D. Butyl (2S)-2-{[(S)-{[(2R,3S,4R,5R)-5-(4-aminopyrrolo[2,1-f][1,2,4]triazin-7-yl)-5-cyano-3,4-dihydroxytetrahydrofuran-2-yl]methoxy}(phenoxy)phosphoryl]amino}propanoate (synthesis related impurity).

E. (2R,3R,4S,5R)-2-(4-aminopyrrolo[2,1-f][1,2,4]triazin-7-yl)-3,4-dihydroxy-5-(hydroxymethyl)tetrahydrofuran-2-carbonitrile (synthesis related impurity, degradation product).

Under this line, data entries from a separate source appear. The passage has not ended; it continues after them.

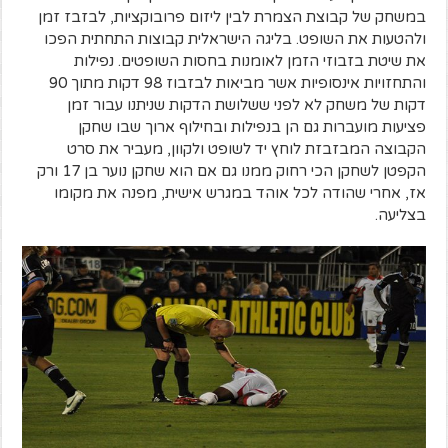
במשחק של קבוצת הצמרת לבין ליזום פרובוקציות, לבזבז זמן
ולהטעות את השופט. בליגה הישראלית קבוצות התחתית הפכו
את שיטת בזבוזי הזמן לאומנות בחסות השופטים. נפילות
והתחזויות אינסופיות אשר מביאות לבזבוז 98 דקות מתוך 90
דקות של משחק לא לפני ששלושת הדקות שניתנו עבור זמן
פציעות מועברות גם הן בנפילות ובחילוף ארוך שבו שחקן
הקבוצה המבזבזת לוחץ יד לשופט ולקוון, מעביר את סרט
הקפטן לשחקן הכי רחוק ממנו גם אם הוא שחקן נוער בן 17 ורק
אז, אחרי שהודה לכל אוהד במגרש אישית, מפנה את מקומו
בצליעה.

F. 2-Ethylbutyl (2S)-2-{[(S)-{[(3aR,4R,6R,6aR)-6-(4-aminopyrrolo[2,1-f][1,2,4]triazin-7-yl)-6-cyano-2,2-dimethyltetrahydrofuro[3,4-d][1,3]dioxol-4-yl]methoxy}(phenoxy)phosphoryl]amino}propanoate (synthesis related impurity).

G. [(2R,3S,4R,5R)-5-(4-aminopyrrolo[2,1-f][1,2,4]triazin-7-yl)-5-cyano-3,4-dihydroxytetrahydrofuran-2-yl]methyl phenyl hydrogenphosphate (synthesis related impurity, degradation product).

H. (3aR,4R,6R,6aR)-4-(4-aminopyrrolo[2,1-f][1,2,4]triazin-7-yl)-6-(hydroxymethyl)-2,2-dimethyltetrahydrofuro[3,4-d][1,3]dioxole-4-carbonitrile (synthesis related impurity).

I. 2-Ethylbutyl (2S)-2-{[(S)-{[(2R,3S,4R,5R)-5-(4-aminopyrrolo[2,1-f][1,2,4]triazin-7-yl)-5-carbamoyl-3,4-dihydroxytetrahydrofuran-2-yl]methoxy}(phenoxy)phosphoryl]amino}propanoate (synthesis related impurity, degradation product).